Name Where Owner Purpose
projection.sh/finalizer Projection.metadata Projection Blocks deletion until the controller has cleaned up the destination (if it still owns it).
projection.sh/cluster-finalizer ClusterProjection.metadata ClusterProjection Blocks deletion until the controller has cleaned up every owned destination across the cluster.
projection.sh/owned-by-projection Destination annotations Projection Marks the destination as owned by <projection-ns>/<projection-name>. Authoritative ownership signal — checked on every write and delete.
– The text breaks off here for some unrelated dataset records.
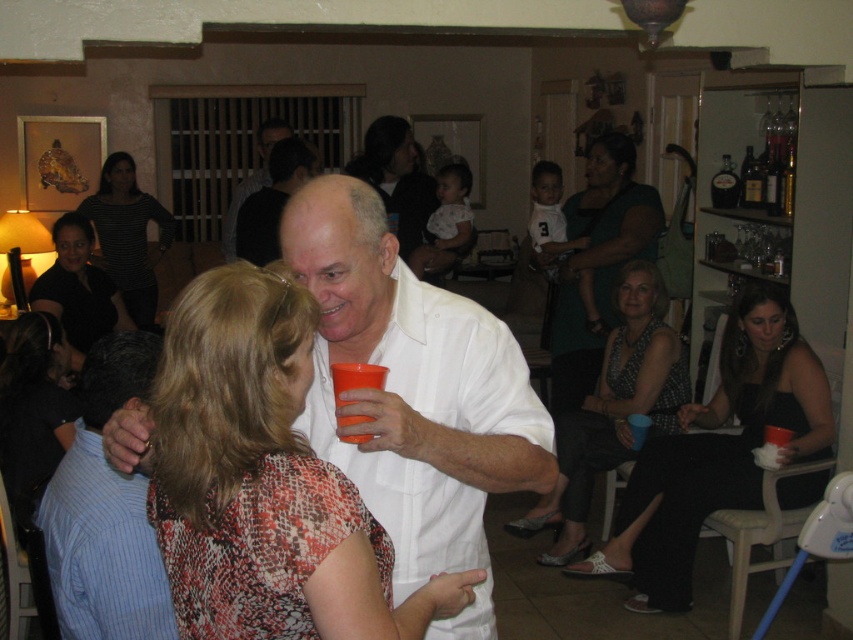 You are at a party and want to approach the person wearing the white matte shirt at center and the person in the matte green dress at center. Which one should you walk towards if you want to greet the person on the left side first?

You should greet the person wearing the white matte shirt at center first because it is positioned to the left of the matte green dress at center.

Looking at this image, you are standing at the entrance of the room and want to greet the person wearing the printed fabric dress at center. Which direction should you walk to reach them?

The printed fabric dress at center is located at point 0.613 on the x axis and 0.273 on the y axis, so you should walk towards the center of the room to reach them.

You are a photographer at the event and want to capture a photo that includes both the white matte shirt at center and the matte green dress at center. Based on their positions, which one should you focus on first to ensure both are in the frame?

The white matte shirt at center is located below the matte green dress at center, so you should focus on the matte green dress at center first to ensure both are in the frame.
projection.sh/owned-by-projection-uid Destination labels Projection The owning Projection's metadata.uid. Used by destination-side watches and label-selector cleanup paths. Watch hint only — never trusted alone for access decisions; the annotation is verified after every label-driven list.
projection.sh/owned-by-cluster-projection Destination annotations ClusterProjection Marks the destination as owned by <cluster-projection-name>. (No <ns>/ prefix — ClusterProjection is cluster-scoped.) Authoritative ownership signal.
projection.sh/owned-by-cluster-projection-uid Destination labels ClusterProjection The owning ClusterProjection's metadata.uid. Watch hint, same discipline as the namespaced UID label.
projection.sh/projectable Source annotations (read by controller, written by source owners) (n/a) Source-side opt-in/veto. "true" = opt-in (required under default sourceMode=allowlist). "false" = veto (always honored regardless of mode; flipping a previously-projected source to "false" garbage-collects every destination). Any other value is treated as "not opted in" under allowlist, "projectable by default" under permissive.

The controller always stamps the appropriate ownership annotation and UID label on the destination, regardless of overlay. Do not attempt to set these keys via overlay — they will be overwritten on every reconcile.

The discipline is: annotation is authoritative, UID label is a watch hint. The controller's ensureDestWatch registers a label-filtered watch on the destination GVK so that manual deletion of a destination triggers an immediate reconcile. Cleanup paths use the UID label for an indexed cluster-wide List(LabelSelector), but every candidate's annotation is verified again before any write or delete. A malicious or accidental copy of the UID label onto a stranger's object would not let the controller touch it — the annotation wouldn't match.